Hi Gabriele, If everything you are doing is pausing and restarting, there should be no reason why this would interfere with anything more than if you are doing this at any other time other than the interpreter initialization. The only thing I can think of is that at this stage locking is much more common. The other thing that could be at play is that ptrace sends SIGSTOP on PTRACE_ATTACH but the signal cannot be captured by the interpreter (or any other process) so no signal handler should be at play either. Do you know what is involved in the deadlock (as in, what the threads are waiting on)?

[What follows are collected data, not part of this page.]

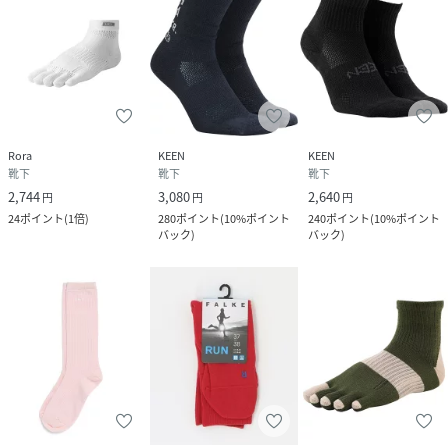
Rora
KEEN
KEEN
靴下
靴下
靴下
2,744
3,080
2,640
円
円
円
24
ポイント
(
1倍
)
280
ポイント
(
10%ポイント
240
ポイント
(
10%ポイント
バック
)
バック
)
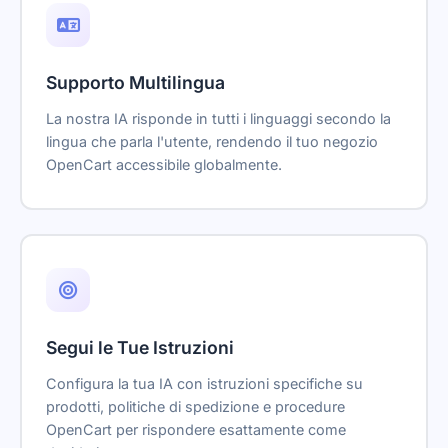
Supporto Multilingua
La nostra IA risponde in tutti i linguaggi secondo la
lingua che parla l'utente, rendendo il tuo negozio
OpenCart accessibile globalmente.
Segui le Tue Istruzioni
Configura la tua IA con istruzioni specifiche su
prodotti, politiche di spedizione e procedure
OpenCart per rispondere esattamente come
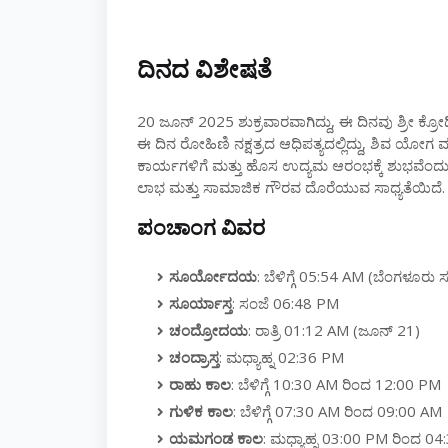
ದಿನದ ವಿಶೇಷತೆ
20 ಜೂನ್ 2025 ಶುಕ್ರವಾರವಾಗಿದ್ದು, ಈ ದಿನವು ಶ್ರೀ ಕ್ರೋ
ಈ ದಿನ ರೋಹಿಣಿ ನಕ್ಷತ್ರದ ಆಧಿಪತ್ಯದಲ್ಲಿದ್ದು, ಶಿವ ಯೋ
ಕಾರ್ಯಗಳಿಗೆ ಮತ್ತು ಹೊಸ ಉದ್ಯಮ ಆರಂಭಕ್ಕೆ ಶುಭವೆಂದು ಪ
ಲಾಭ ಮತ್ತು ಸಾಮಾಜಿಕ ಗೌರವ ದೊರೆಯುವ ಸಾಧ್ಯತೆಯಿದೆ.
ಪಂಚಾಂಗ ವಿವರ
ಸೂರ್ಯೋದಯ
: ಬೆಳಿಗ್ಗೆ 05:54 AM (ಬೆಂಗಳೂ
ಸೂರ್ಯಾಸ್ತ
: ಸಂಜೆ 06:48 PM
ಚಂದ್ರೋದಯ
: ರಾತ್ರಿ 01:12 AM (ಜೂನ್ 21)
ಚಂದ್ರಾಸ್ತ
: ಮಧ್ಯಾಹ್ನ 02:36 PM
ರಾಹು ಕಾಲ
: ಬೆಳಿಗ್ಗೆ 10:30 AM ರಿಂದ 12:00 PM
ಗುಳಿಕ ಕಾಲ
: ಬೆಳಿಗ್ಗೆ 07:30 AM ರಿಂದ 09:00 AM
ಯಮಗಂಡ ಕಾಲ
: ಮಧ್ಯಾಹ್ನ 03:00 PM ರಿಂದ 0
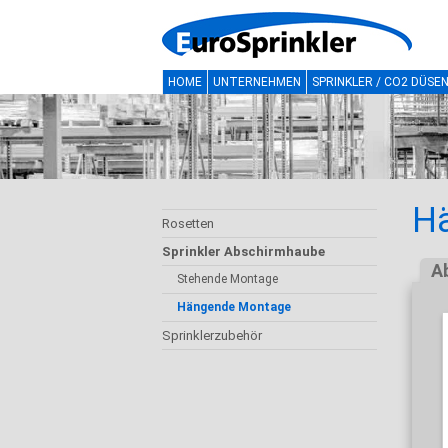
HOME
UNTERNEHMEN
SPRINKLER / CO2 DÜSE
H
Rosetten
Sprinkler Abschirmhaube
A
Stehende Montage
Hängende Montage
Sprinklerzubehör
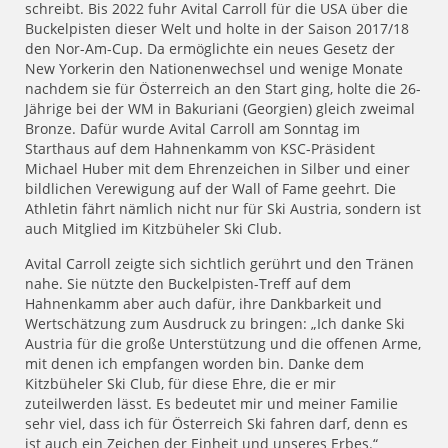
schreibt. Bis 2022 fuhr Avital Carroll für die USA über die
Buckelpisten dieser Welt und holte in der Saison 2017/18
den Nor-Am-Cup. Da ermöglichte ein neues Gesetz der
New Yorkerin den Nationenwechsel und wenige Monate
nachdem sie für Österreich an den Start ging, holte die 26-
Jährige bei der WM in Bakuriani (Georgien) gleich zweimal
Bronze. Dafür wurde Avital Carroll am Sonntag im
Starthaus auf dem Hahnenkamm von KSC-Präsident
Michael Huber mit dem Ehrenzeichen in Silber und einer
bildlichen Verewigung auf der Wall of Fame geehrt. Die
Athletin fährt nämlich nicht nur für Ski Austria, sondern ist
auch Mitglied im Kitzbüheler Ski Club.
Avital Carroll zeigte sich sichtlich gerührt und den Tränen
nahe. Sie nützte den Buckelpisten-Treff auf dem
Hahnenkamm aber auch dafür, ihre Dankbarkeit und
Wertschätzung zum Ausdruck zu bringen: „Ich danke Ski
Austria für die große Unterstützung und die offenen Arme,
mit denen ich empfangen worden bin. Danke dem
Kitzbüheler Ski Club, für diese Ehre, die er mir
zuteilwerden lässt. Es bedeutet mir und meiner Familie
sehr viel, dass ich für Österreich Ski fahren darf, denn es
ist auch ein Zeichen der Einheit und unseres Erbes.“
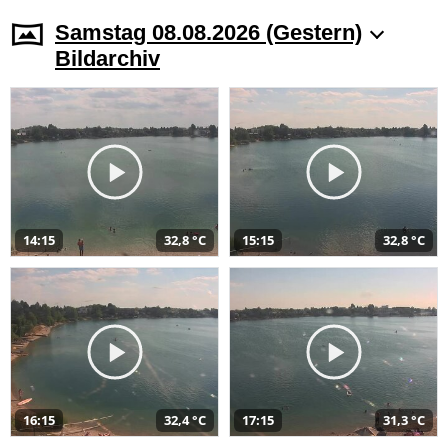
Samstag 08.08.2026 (Gestern)
Bildarchiv
14:15
32,8 °C
15:15
32,8 °C
16:15
32,4 °C
17:15
31,3 °C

Answering your questions directly:
However, I think this poses one question: is this behaviour from Python to be expected or is it perhaps an indication of a potential bug?
is it acceptable that the pausing and resuming of the execution of a
Is not expected or unexpected because is not something we support. Is not also something we explicitly forbid either, is just that there is nothing in the design or the test suite that ensures that this will work. thread lead to a potential deadlock? It depends if this is something that we can control in a reasonable way or if this is outside our control. It may be a bug in our code in which case we can try to fix it, but without a more concrete pointer is going to be complicated, especially given that is more likely that this is outside our control. We probably will reject any proposal to add complexity to support this use case but we likely will be happy to do small changes if there is something small that we do that is preventing the use case. Cheers from cloudy London, Pablo Galindo Salgado On Mon, 6 Jun 2022 at 15:38, Gabriele <phoenix1987@gmail.com> wrote:
Hi there
I hope you don't mind me sharing my experience with testing the austinp variant of Austin with Python >=2.7,<3.11.
The austinp variant is a variant of Austin (https://github.com/P403n1x87/austin) for Linux that uses ptrace to seize and interrupt/continue threads to capture native stack traces using libunwind. During testing, I have discovered that there are good chances of causing what looks like a deadlock in Python if the seizing and interrupting of threads happen very early when spawning a Python subprocess from austinp. This seems to coincide with the initialisation of the interpreter when modules are being loaded. To avoid interfering so destructively with Python, I have added a sleep of about 0.5s on fork to prevent sampling during this initialisation phase, which has helped significantly.
However, I think this poses one question: is this behaviour from Python to be expected or is it perhaps an indication of a potential bug? Whilst I find it conceivable that something like this could happen, given the locking that happens around imports, is it acceptable that the pausing and resuming of the execution of a thread lead to a potential deadlock?
Cheers, Gabriele _______________________________________________ Python-Dev mailing list -- python-dev@python.org To unsubscribe send an email to python-dev-leave@python.org https://mail.python.org/mailman3/lists/python-dev.python.org/ Message archived at https://mail.python.org/archives/list/python-dev@python.org/message/EWE5IK53... Code of Conduct: http://python.org/psf/codeofconduct/

On Mon, Jun 6, 2022 at 4:35 PM Gabriele <phoenix1987@gmail.com> wrote:
The austinp variant is a variant of Austin (https://github.com/P403n1x87/austin) for Linux that uses ptrace to seize and interrupt/continue threads to capture native stack traces using libunwind. During testing, I have discovered that there are good chances of causing what looks like a deadlock in Python if the seizing and interrupting of threads happen very early when spawning a Python subprocess from austinp.
Do you have a backtrace of the Python main thread when the hang happens? How do you spawn a new process? With the Python subprocess module? Victor -- Night gathers, and now my watch begins. It shall not end until my death.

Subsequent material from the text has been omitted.